For every thing that you choose to do on a planet-wide (or even a community-wide) scale, the number of variables and their attendant impacts is enormous. This vast complexity is why people embrace short-term thinking or simply let someone else make their decisions for them.

Only by returning to a more simple lifestyle will we survive as a species. But, of course, doing this, too, involves an imponderable number of variables as well. No need to worry, though. Mother Nature will make this decision for us.

2007 was record ice melt and

2007 was record ice melt and look where we are all going. The Northwest passage will be again open and just think in a few years we can go up there to get the oil, gas and gold. What would Wall Street want to do? Go get the oil and gas and gold. Profit. Yikes

Don Hawkins

Three important considerations for decision making

I really appreciate this article.

Getting out of denial and working towards sustainable, pared down life requires a willingness to assume personal responsibility, and the real labor that follows. That has been a very difficult hurdle to overcome in my community. There is a mantra of helplessness to overcome, as well as a mantra of entitlement to others fruits of labor.

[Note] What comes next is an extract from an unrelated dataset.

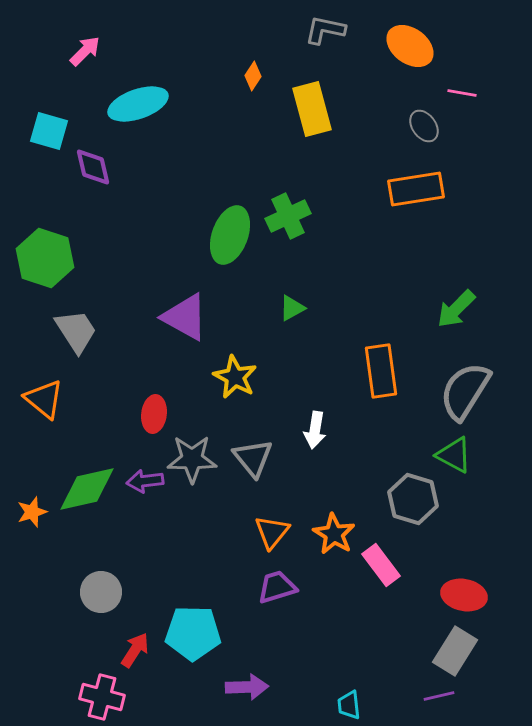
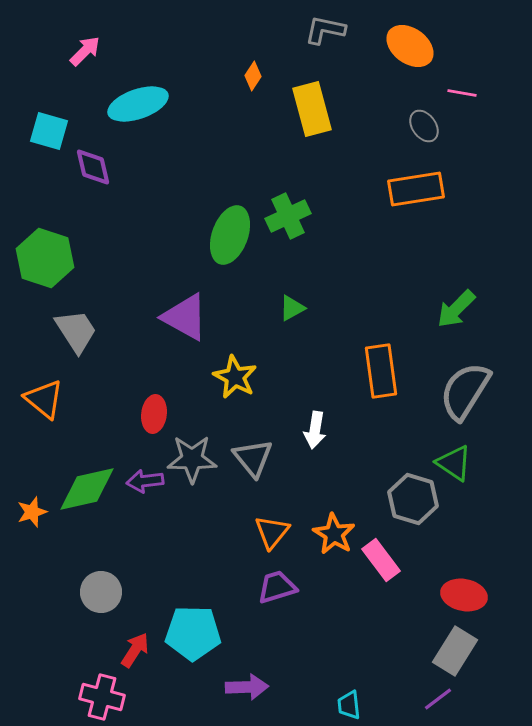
green triangle at (454, 455): moved 8 px down; rotated 6 degrees clockwise
pink rectangle at (381, 565): moved 5 px up
purple line at (439, 696): moved 1 px left, 3 px down; rotated 24 degrees counterclockwise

We have to stop making excuses for people who avoid productive endeavors, whether they are at the “top” of the chain, or the “bottom”. Enabling takers is only making the mantras more entrenched. There is no broad swath, only case by case basis. There is plenty of non-paid work to be done, and only some of us do it while others are idle. We have created some real parasites in ALL CLASSES.

I believe this should be a part of the long-term thinking.